- Born: 30 August 1927 Hämeenlinna, Finland
- Died: 11 September 2003 (aged 76) Helsinki, Finland
- Known for: Interior design
- Spouse: Vuokko Eskolin-Nurmesniemi
- Awards: Professor, Honorary Royal Designer for Industry

= Antti Nurmesniemi =

Finnish designer (1927–2003)

Antti Aarre Nurmesniemi (30 August 1927 - 11 September 2003) was a Finnish designer. He is perhaps best known for his coffee pots and his interior design work. He has been referred to as the "Grand Old Man of Finnish Design".

== Background ==
Nurmesniemi studied at the Institute of Industrial Arts and graduated in 1950 as an interior architect. From the 1950s onward, he was one of the most influential figures in Finnish design; he worked from 1951 to 1955 at the architectural offices of Keijo Petäjä and Viljo Revell in Helsinki, and from 1954 to 1955 with Giovanni Romano in Milan.

In 1956, Nurmesniemi founded his own interior and design office, Studio Nurmesniemi, and his versatile skills were recognised early on both in Finland and abroad. He designed interiors for numerous churches (including Hyvinkää Church, 1960), bank offices, commercial buildings, embassies (including in India), hotels (such as the legendary sauna in Palace Hotel in Helsinki, built in 1952 to Revell's designs), and other public buildings. Nurmesniemi was involved in the modernist design of the Palace Hotel from 1951–1953. with Olli Borg and Olavi Hänninen.
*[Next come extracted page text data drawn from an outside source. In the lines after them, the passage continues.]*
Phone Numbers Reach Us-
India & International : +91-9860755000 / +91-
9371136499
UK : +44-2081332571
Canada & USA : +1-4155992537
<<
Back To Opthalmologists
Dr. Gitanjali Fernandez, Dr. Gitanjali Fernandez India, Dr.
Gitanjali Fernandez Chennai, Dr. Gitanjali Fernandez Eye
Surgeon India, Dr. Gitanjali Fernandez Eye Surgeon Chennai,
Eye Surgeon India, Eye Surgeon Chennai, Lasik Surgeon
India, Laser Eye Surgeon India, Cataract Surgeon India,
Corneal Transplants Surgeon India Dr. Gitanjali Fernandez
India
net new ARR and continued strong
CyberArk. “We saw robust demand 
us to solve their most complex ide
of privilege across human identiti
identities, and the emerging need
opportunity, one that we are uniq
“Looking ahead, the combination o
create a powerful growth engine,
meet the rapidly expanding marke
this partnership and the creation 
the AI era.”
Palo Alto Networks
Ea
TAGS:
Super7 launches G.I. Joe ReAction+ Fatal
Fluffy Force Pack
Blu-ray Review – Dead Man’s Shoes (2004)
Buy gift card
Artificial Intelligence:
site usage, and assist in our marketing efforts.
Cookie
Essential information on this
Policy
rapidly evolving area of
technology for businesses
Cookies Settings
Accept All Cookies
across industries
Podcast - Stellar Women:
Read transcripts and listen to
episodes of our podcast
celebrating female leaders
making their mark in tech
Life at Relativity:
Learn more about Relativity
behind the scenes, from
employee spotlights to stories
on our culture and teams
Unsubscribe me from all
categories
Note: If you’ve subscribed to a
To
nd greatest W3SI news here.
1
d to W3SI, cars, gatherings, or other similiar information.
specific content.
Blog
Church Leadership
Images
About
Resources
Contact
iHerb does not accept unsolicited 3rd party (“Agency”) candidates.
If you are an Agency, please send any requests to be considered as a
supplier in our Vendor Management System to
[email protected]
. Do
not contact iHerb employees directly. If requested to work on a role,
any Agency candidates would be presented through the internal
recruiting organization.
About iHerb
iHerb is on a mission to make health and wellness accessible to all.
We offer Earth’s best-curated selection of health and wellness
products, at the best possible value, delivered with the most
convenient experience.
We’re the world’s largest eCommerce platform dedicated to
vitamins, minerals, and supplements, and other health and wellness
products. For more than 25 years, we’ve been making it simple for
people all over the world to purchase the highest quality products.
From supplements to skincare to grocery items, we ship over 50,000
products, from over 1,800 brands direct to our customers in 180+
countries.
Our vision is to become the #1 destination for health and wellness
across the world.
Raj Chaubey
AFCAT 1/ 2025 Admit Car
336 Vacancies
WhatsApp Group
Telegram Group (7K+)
He was also responsible for the long-term restoration of the interiors of Olavinlinna Castle from 1962 to 1975, as well as the renovation of Eliel Saarinen's creations: Helsinki Central Railway Station from 1975 to 1982, and the City Hall of Lahti in 1982. Other notable works by Nurmesniemi include the interiors of the Finnjet car ferry and the exterior and interior design of Helsinki's orange-colored metro trains, which he planned together with Börje Rajalin in 1979.
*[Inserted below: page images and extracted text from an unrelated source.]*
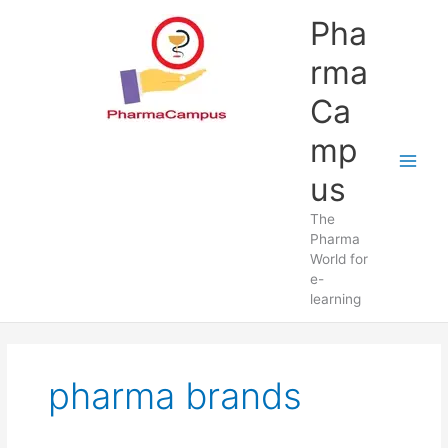
Skip
Pha
to
content
rma
Ca
mp
us
The
Pharma
World for
e-
learning
pharma brands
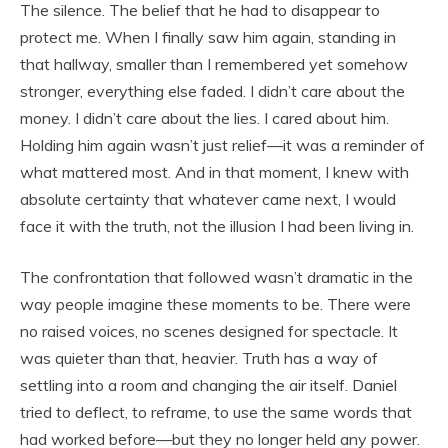
The silence. The belief that he had to disappear to
protect me. When I finally saw him again, standing in
that hallway, smaller than I remembered yet somehow
stronger, everything else faded. I didn’t care about the
money. I didn’t care about the lies. I cared about him.
Holding him again wasn’t just relief—it was a reminder of
what mattered most. And in that moment, I knew with
absolute certainty that whatever came next, I would
face it with the truth, not the illusion I had been living in.
The confrontation that followed wasn’t dramatic in the
way people imagine these moments to be. There were
no raised voices, no scenes designed for spectacle. It
was quieter than that, heavier. Truth has a way of
settling into a room and changing the air itself. Daniel
tried to deflect, to reframe, to use the same words that
had worked before—but they no longer held any power.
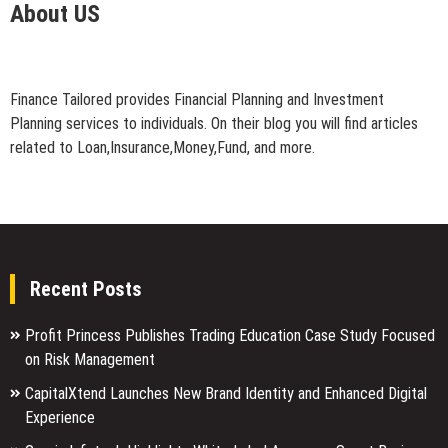
About US
Finance Tailored provides Financial Planning and Investment
Planning services to individuals. On their blog you will find articles
related to Loan,Insurance,Money,Fund, and more.
Recent Posts
Profit Princess Publishes Trading Education Case Study Focused
on Risk Management
CapitalXtend Launches New Brand Identity and Enhanced Digital
Experience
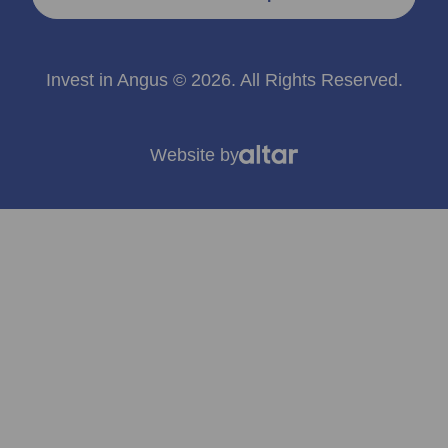
Invest in Angus © 2026. All Rights Reserved.
Website by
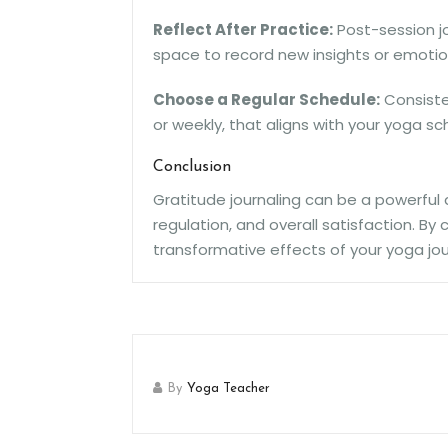
Reflect After Practice:
Post-session jo
space to record new insights or emotio
Choose a Regular Schedule:
Consisten
or weekly, that aligns with your yoga sc
Conclusion
Gratitude journaling can be a powerful
regulation, and overall satisfaction. B
transformative effects of your yoga jou
By
Yoga Teacher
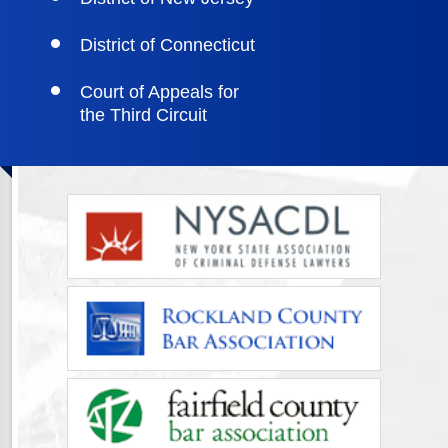
District of Connecticut
Court of Appeals for
the Third Circuit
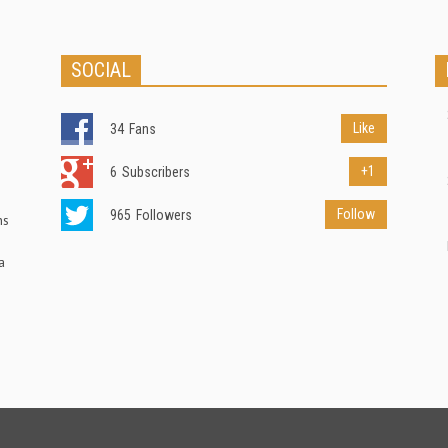
SOCIAL
Like
34
Fans
+1
6
Subscribers
Follow
965
Followers
ns
a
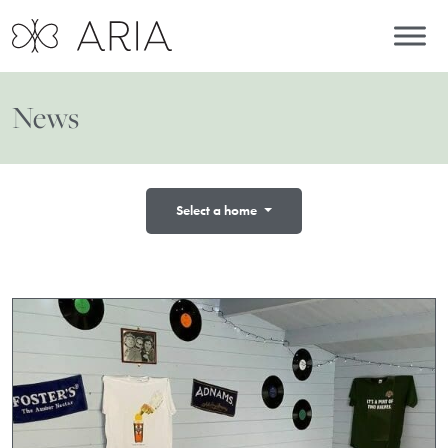
News
Select a home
In his work, Nurmesniemi celebrated the anonymous and simple design language in the spirit of Alvar Aalto and Kaj Franck. Among his individual design objects, he became known for classics such as the horseshoe-shaped sauna stool for Palace and the red enameled steel coffee pot, designed in 1957 and manufactured by Wärtsilä, where he worked as an industrial designer. Among his last creations in the early 2000s were the blue-colored high-voltage pylons between Salmisaari (Sundholmen) and Meilahti in Helsinki (previously also in Hämeenlinna and other cities, including Turku). As an exhibition architect, for instance at the Milan Triennials and Nordic applied art exhibitions, Nurmesniemi was among the foremost in his field.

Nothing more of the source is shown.